Minors are not exempt from the testing requirements on age grounds. There may be some flexibility on pre-flight testing requirements for children aged 5 and under, but this cannot be guaranteed. All travellers must take the test on arrival in Japan.

For children under 18, provided they are accompanied by a fully-vaccinated parent (who has received their booster shot) who supervises their activities, they may follow the same rules as their parent even if the child is not fully-vaccinated.

If you’re transiting through Japan

Transiting is when you pass through one country on the way to your final destination.

The COVID-19 regulations and requirements outlined above do not apply to passengers who are transiting through one Japanese airport and do not go through immigration. However, transit may be precluded by airport closures, movement between terminals and delays between arriving and departing flights. Check with your airline whether your connection is feasible before boarding a flight to Japan.

When transiting through Japan, you should comply with any additional screening measures put in place by the authorities. You should also check the latest entry requirements for your final destination.

Exemptions

You should contact your nearest Japanese Embassy for more information on exemptions.

Check your passport and travel documents before you travel

If you are visiting Japan, your passport should be valid for the duration of your stay. No additional period of validity beyond this is required.

UK Emergency Travel Documents are accepted for entry, airside transit and exit from Japan.

Check with your travel provider to make sure your passport and other travel documents meet their requirements.

Medication

The use or possession of some common prescription and over-the-counter medicines is banned under Japan’s strictly enforced anti-stimulant drugs law. This includes Vicks inhalers, medicines for allergies and sinus problems, cold and flu medication containing Pseudoephedrine and even some over-the-counter painkillers like those containing codeine. Foreign nationals have been detained and deported for offences. You should check the status of your medication with the nearest Japanese Embassy or Consulate before you travel.
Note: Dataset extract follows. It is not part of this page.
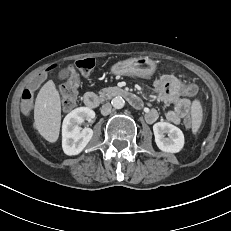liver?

If you are travelling with prescription medication that is permitted under Japanese law, you are normally allowed to bring in up to one month’s supply. You are advised to bring a copy of your prescription and a letter from your doctor stating the medical condition that the medication has been prescribed to treat. For more guidance on travelling with medication, check information pages from NHS Choices and the National Travel Health Network and Centre (NaTHNaC) in our foreign travel checklist.

If you need prescription medicine for long-term use, you may need to provide extra paperwork, such as an import licence. The Japanese Ministry of Health, Labour and Welfare website provides information about bringing medication for personal use.